有楽斎が晩年を過ごした京都の正伝永源院には、有楽斎が設計した茶室「如庵」(国宝)を復元した「写し」がある。中に入ると、当時の「カレンダー」である暦を貼り付けた「暦貼り」の壁が。それまでの茶室にはなかったとされる内装だ。

斜めの壁を取り入れた「筋違いの囲」

当時主流だった茶室は禅宗の影響を受け、質素で狭く、暗い雰囲気が漂っていた。ところが「有楽斎は真逆をいっていた」と正伝永源院の真神啓仁住職。

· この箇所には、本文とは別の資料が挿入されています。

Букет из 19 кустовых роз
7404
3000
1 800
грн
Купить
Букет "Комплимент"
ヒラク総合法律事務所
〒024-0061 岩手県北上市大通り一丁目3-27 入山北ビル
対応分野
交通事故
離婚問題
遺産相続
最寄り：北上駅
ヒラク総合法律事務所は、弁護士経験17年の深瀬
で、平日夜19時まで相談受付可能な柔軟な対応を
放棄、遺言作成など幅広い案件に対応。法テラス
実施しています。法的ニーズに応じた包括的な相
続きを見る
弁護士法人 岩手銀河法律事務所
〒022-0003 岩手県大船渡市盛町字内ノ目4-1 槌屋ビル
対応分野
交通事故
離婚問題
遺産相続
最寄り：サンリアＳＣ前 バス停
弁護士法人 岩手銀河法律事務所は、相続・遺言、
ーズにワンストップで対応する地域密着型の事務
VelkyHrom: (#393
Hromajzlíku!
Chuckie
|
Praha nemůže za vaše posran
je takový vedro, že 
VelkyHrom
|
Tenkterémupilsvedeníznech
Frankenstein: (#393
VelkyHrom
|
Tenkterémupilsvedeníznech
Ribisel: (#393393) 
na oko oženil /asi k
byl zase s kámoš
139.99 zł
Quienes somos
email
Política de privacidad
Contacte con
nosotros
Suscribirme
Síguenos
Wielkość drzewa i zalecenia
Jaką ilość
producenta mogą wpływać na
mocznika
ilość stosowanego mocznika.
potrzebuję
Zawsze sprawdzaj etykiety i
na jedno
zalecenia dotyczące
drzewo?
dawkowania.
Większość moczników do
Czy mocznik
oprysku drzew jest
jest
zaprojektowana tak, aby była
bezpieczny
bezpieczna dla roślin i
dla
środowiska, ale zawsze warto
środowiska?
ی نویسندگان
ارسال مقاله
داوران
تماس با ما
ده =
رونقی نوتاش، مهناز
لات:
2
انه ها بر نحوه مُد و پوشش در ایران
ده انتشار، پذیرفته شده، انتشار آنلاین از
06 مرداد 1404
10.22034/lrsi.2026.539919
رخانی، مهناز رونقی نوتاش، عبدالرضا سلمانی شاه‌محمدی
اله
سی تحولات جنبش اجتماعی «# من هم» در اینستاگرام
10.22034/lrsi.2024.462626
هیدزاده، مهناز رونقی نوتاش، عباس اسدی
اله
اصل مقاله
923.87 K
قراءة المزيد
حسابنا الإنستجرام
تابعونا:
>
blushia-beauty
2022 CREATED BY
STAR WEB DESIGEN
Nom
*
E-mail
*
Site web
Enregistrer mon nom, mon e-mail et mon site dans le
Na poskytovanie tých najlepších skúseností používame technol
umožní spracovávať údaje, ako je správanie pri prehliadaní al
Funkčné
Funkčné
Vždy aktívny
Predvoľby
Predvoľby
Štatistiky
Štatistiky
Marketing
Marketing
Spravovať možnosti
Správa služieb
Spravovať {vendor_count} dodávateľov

暦貼りの壁のほか、窓には細い竹がわずかな間隔で格子状に詰め打ちされており、その隙間から柔らかな七色の光が室内に差し込むように設計されている。「有楽窓」と呼ばれるこの窓は、より多く採光できる仕様となっているため、室内が明るいのが特色だ。

客座を広く見せるため、室内の床に三角の板を入れて壁面を斜行させている「筋違いの囲」も。常識にとらわれない、自由で斬新な工夫が施されている。

独創性を取り入れる姿勢に信長との共通点も

京都市の正伝永源院にある織田有楽斎の像

常識破りな一面は「茶碗」にも。当時の茶人は自らの手で茶碗を作る習慣がなかったが、有楽斎は自らが作った茶碗で客人に茶を振る舞っていた。「茶の湯」に独創性を次から次へと取り入れていく有楽斎のあり方は、兄の織田信長と同様、既定の常識を打ち破り、新しい境地を切り開いていく姿勢を我々に示してくれている。

有楽斎の末裔である織田裕美子さんは「信長の弟なので毅然とした人で政治力もあった。かぶき者とも言われ、信長との共通点もあった」との見方を示す。